Relations.—It is in relation, anteriorly, from above downward, with the root of the left lung, the pericardium, the esophagus, and the diaphragm; posteriorly, with the vertebral column and the hemiazygos veins; on the right side, with the azygos vein and thoracic duct; on the left side, with the left pleura and lung. The esophagus, with its accompanying plexus of nerves, lies on the right side of the aorta above; but at the lower part of the thorax it is placed in front of the aorta, and, close to the diaphragm, is situated on its left side.
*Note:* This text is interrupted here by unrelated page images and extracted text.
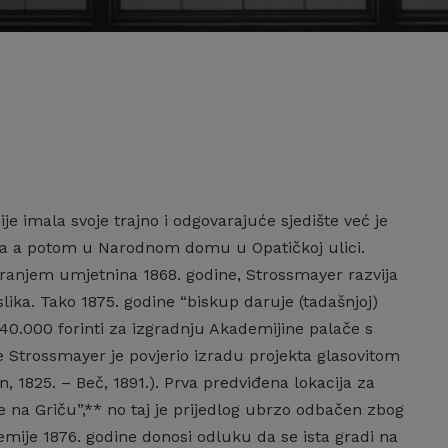
 imala svoje trajno i odgovarajuće sjedište već je
ja a potom u Narodnom domu u Opatičkoj ulici.
ranjem umjetnina 1868. godine, Strossmayer razvija
slika. Tako 1875. godine “biskup daruje (tadašnjoj)
40.000 forinti za izgradnju Akademijine palače s
e Strossmayer je povjerio izradu projekta glasovitom
1825. – Beč, 1891.). Prva predviđena lokacija za
e na Griču”,** no taj je prijedlog ubrzo odbačen zbog
mije 1876. godine donosi odluku da se ista gradi na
Peculiarities.—The aorta is occasionally found to be obliterated at the junction of the arch with the thoracic aorta, just below the ductus arteriosus. Whether this is the result of disease, or of congenital malformation, is immaterial to our present purpose; it affords an interesting opportunity of observing the resources of the collateral circulation. The course of the anastomosing vessels, by which the blood is brought from the upper to the lower part of the artery, will be found well described in an account of two cases in the Pathological Transactions, vols. viii and x. In the former, Sydney Jones thus sums up the detailed description of the anastomosing vessels: The principal communications by which the circulation was carried on were: (1) The internal mammary, anastomosing with the intercostal arteries, with the inferior phrenic of the abdominal aorta by means of the musculophrenic and pericardiacophrenic, and largely with the inferior epigastric. (2) The costocervical trunk, anastomosing anteriorly by means of a large branch with the first aortic intercostal, and posteriorly with the posterior branch of the same artery. (3) The inferior thyroid, by means of a branch about the size of an ordinary radial, forming a communication with the first aortic intercostal. (4) The transverse cervical, by means of very large communications with the posterior branches of the intercostals. (5) The branches (of the subclavian and axillary) going to the side of the chest were large, and anastomosed freely with the lateral branches of the intercostals. In the second case Wood describes the anastomoses in a somewhat similar manner, adding the remark that “the blood which was brought into the aorta through the anastomosis of the intercostal arteries appeared to be expended principally in supplying the abdomen and pelvis; while the supply to the lower extremities had passed through the internal mammary and epigastrics.”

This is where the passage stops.